To address the above limitations, the data-driven methods16–23 resort to various deep neural networks (DNNs) for learning a hierarchy of aesthetic features geared toward the IAA task in an end-to-end manner. The data-driven methods, which are free from the help of labor-intensive feature engineering, have achieved higher accuracy in the IAA task, compared with the knowledge-driven methods.
Lu et al. 19 initiated the success of the DNN-based IAA model. They constructed a double-column CNN (Convolutional Neural Network) model to adaptively capture layout information and fine-grained details, respectively, from global and local views of an input image.

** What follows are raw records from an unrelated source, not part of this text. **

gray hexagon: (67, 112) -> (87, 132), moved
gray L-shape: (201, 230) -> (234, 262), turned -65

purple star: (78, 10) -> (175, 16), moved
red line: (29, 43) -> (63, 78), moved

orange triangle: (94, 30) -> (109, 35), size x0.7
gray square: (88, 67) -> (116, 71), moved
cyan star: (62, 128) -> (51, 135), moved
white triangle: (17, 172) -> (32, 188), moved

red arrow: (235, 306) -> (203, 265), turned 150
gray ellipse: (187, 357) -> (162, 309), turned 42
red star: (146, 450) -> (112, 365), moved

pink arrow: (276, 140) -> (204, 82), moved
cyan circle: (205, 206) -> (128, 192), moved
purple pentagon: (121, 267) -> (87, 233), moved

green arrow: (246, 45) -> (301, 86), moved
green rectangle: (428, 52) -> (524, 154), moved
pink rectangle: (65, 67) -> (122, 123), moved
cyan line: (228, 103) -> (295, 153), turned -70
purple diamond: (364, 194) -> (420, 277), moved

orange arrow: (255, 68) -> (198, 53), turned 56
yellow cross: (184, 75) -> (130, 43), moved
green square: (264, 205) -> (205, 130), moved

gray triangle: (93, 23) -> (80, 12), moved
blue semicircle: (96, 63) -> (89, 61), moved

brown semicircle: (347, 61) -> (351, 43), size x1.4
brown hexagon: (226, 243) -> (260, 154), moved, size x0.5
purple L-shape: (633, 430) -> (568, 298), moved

In their subsequent work, 20 a deep multi-patch aggregation network was developed to extract and aggregate aesthetic features at the patch level. Jin et al. 17 aimed to predict the distributed aesthetic score for a given image. A tailor-made loss called cumulative Jensen–Shannon (JS) divergence was used to drive the training. Recently, Talebi and Milanfar 22 stated that the traditional cross-entropy loss ignores the relationship between the buckets of a distributed aesthetic score. They solved this problem by replacing the cross-entropy loss with an Earth Mover Distance (EMD) loss.
Related Works
Semantic information is significant for the IAA task. This is because understanding the content of an image, namely the semantic information, is an intuitively reasonable prerequisite for evaluating the aesthetic. In this article, we propose to utilize a classic self-supervised method, called Auto-Encoder, to extract the semantic information in the form of multi-task learning.

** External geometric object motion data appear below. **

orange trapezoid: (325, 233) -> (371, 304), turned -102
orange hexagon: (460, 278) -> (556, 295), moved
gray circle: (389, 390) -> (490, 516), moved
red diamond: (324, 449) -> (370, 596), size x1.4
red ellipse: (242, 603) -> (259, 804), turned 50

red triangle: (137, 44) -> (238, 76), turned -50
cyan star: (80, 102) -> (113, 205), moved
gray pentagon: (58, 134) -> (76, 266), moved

To gear toward the IAA task, we design a fusing module, which aims to combine the extracted semantic information with image aesthetics, so as to get a better aesthetic evaluation performance. After end-to-end training, the encoder will provide an aesthetic–semantic combined feature that paves the way for evaluating the aesthetic.
In this section, we briefly review some related works from the following two aspects: (a) self-supervised learning (SSL) for IAA; (b) utilization of semantic information in IAA.

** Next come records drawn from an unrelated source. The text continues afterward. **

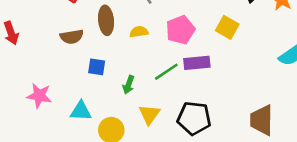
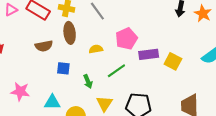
yellow square: (227, 27) -> (173, 61), moved
yellow semicircle: (139, 32) -> (96, 49), moved
purple rectangle: (197, 63) -> (149, 54), moved
green arrow: (129, 85) -> (88, 81), turned -40

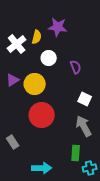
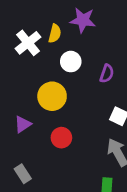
purple semicircle: (76, 67) -> (107, 74), turned 40
purple triangle: (13, 80) -> (23, 124), moved
red circle: (42, 115) -> (61, 138), size x0.6

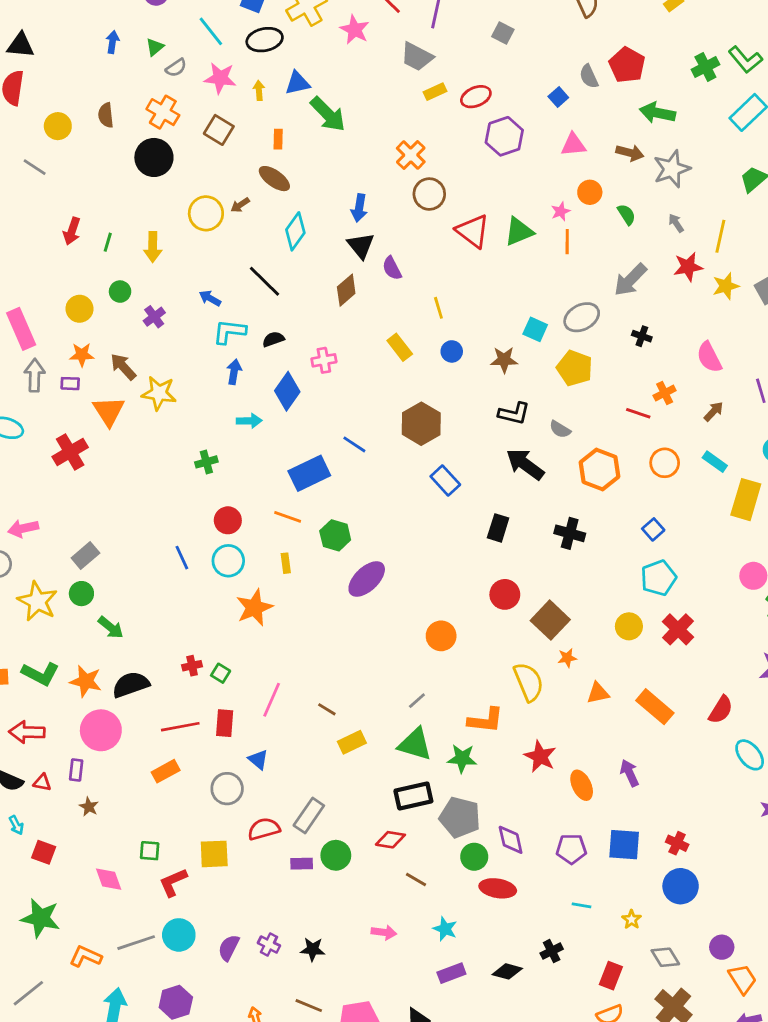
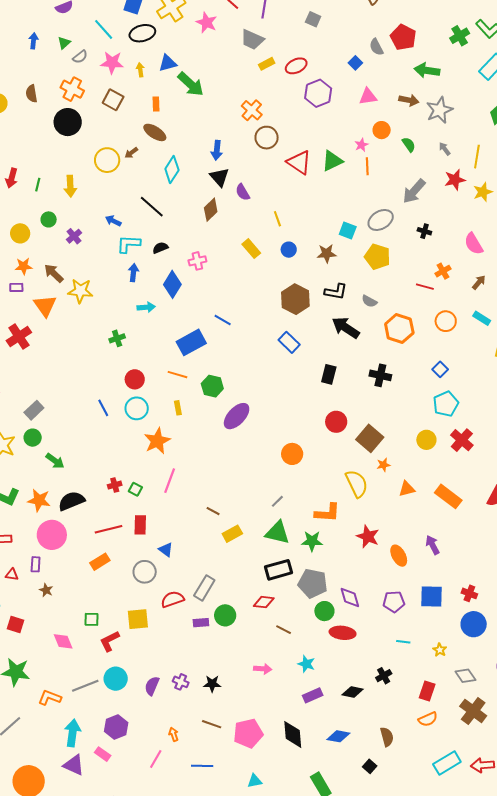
brown hexagon: (421, 424) -> (295, 299), moved
pink line: (272, 700) -> (170, 481), moved

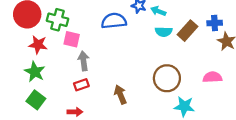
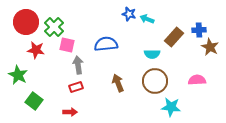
green cross: (58, 20) -> (54, 27), turned 30
blue semicircle: (114, 21) -> (106, 44), moved
cyan semicircle: (164, 32) -> (152, 54), moved
green star: (35, 72) -> (18, 75), moved
brown arrow: (120, 94) -> (118, 83), moved

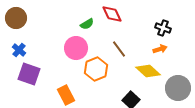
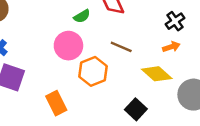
black cross: (163, 28) -> (175, 21), turned 35
brown line: (119, 49) -> (121, 47), turned -30

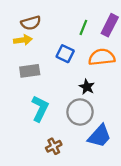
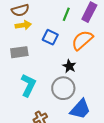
yellow arrow: (23, 40) -> (23, 25), moved
orange semicircle: (102, 57) -> (82, 40), turned -35

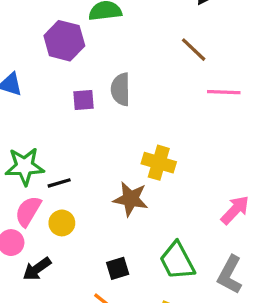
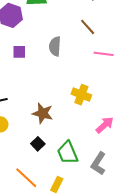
gray semicircle: (121, 89) -> (55, 46), moved
yellow cross: (159, 163) -> (81, 95), moved
black square: (118, 268) -> (38, 144), moved, turned -32

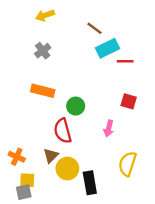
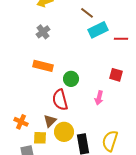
red line: (125, 61) -> (121, 39), moved
yellow semicircle: (127, 164) -> (110, 141), moved
yellow square: (27, 180) -> (40, 138), moved

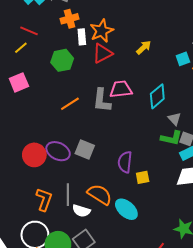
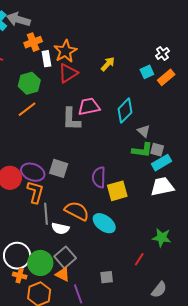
orange line: (70, 104) -> (27, 109), moved
yellow square: (143, 177) -> (117, 191), size x1.5
orange L-shape: (44, 199) -> (35, 192), moved

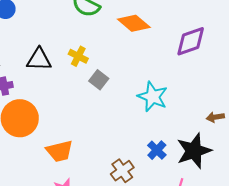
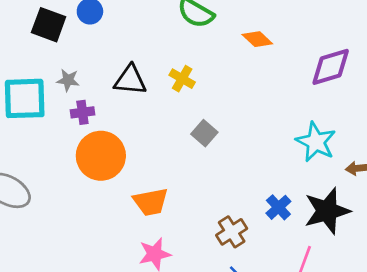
orange diamond: (134, 23) -> (257, 39), size x0.7
gray square: (99, 80) -> (204, 133), moved
cyan star: (153, 97) -> (316, 142), moved

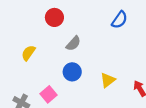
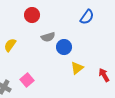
gray semicircle: (73, 43) -> (48, 37), turned 32
blue circle: (72, 72) -> (64, 47), moved

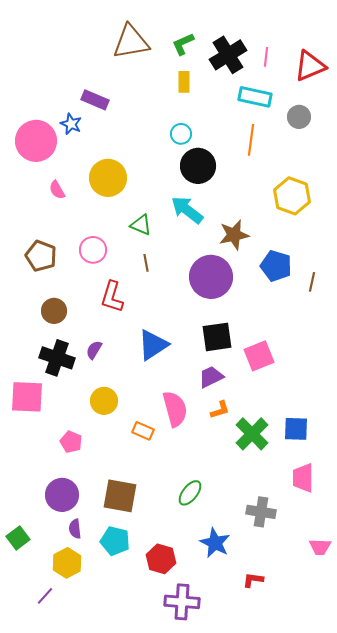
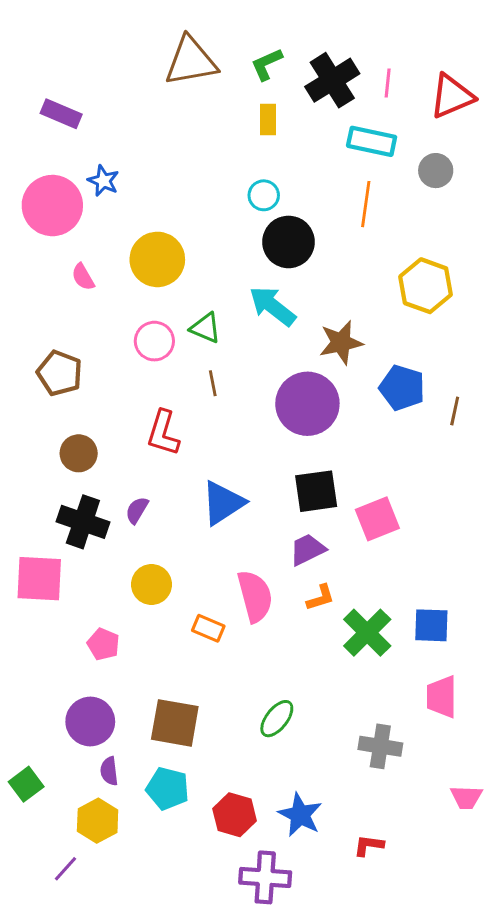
purple rectangle: (95, 100) -> (61, 114), moved
pink circle: (93, 250) -> (154, 341), moved
blue star: (215, 543) -> (300, 815), moved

Self-Supervised Learning for IAA
Some studies attempt to incorporate SSL methods to reduce the score bias caused by the subjectivity of aesthetics. Ching et al. 16 presented an SSL-based IAA model, in which image inpainting serves as a pretext task. To some extent, inpainting an image will force the IAA model to understand the aesthetic, so as to provide a better initial state for fine-tuning. Following the SSL perspective, Sheng et al. 21 attempted to extract a set of aesthetic-aware representations from images. Specifically, they designed two pretext tasks, which are trained to identify the types and strengths of editing operations applied to images.
These SSL methods16,21 focused on designing an aesthetic-aware pretext task without using any manual annotations. Reconstruction, as a self-supervised task to extract semantic information, is trained in a multi-task manner together with aesthetic assessment in this article. This semantic information will be combined with aesthetic information of images to evaluate the image aesthetics. Auto-Encoder, which is a generative SSL architecture, 24 can leverage input data itself as supervisory signal. It is used in our model to extract the image semantic information without any additional labels.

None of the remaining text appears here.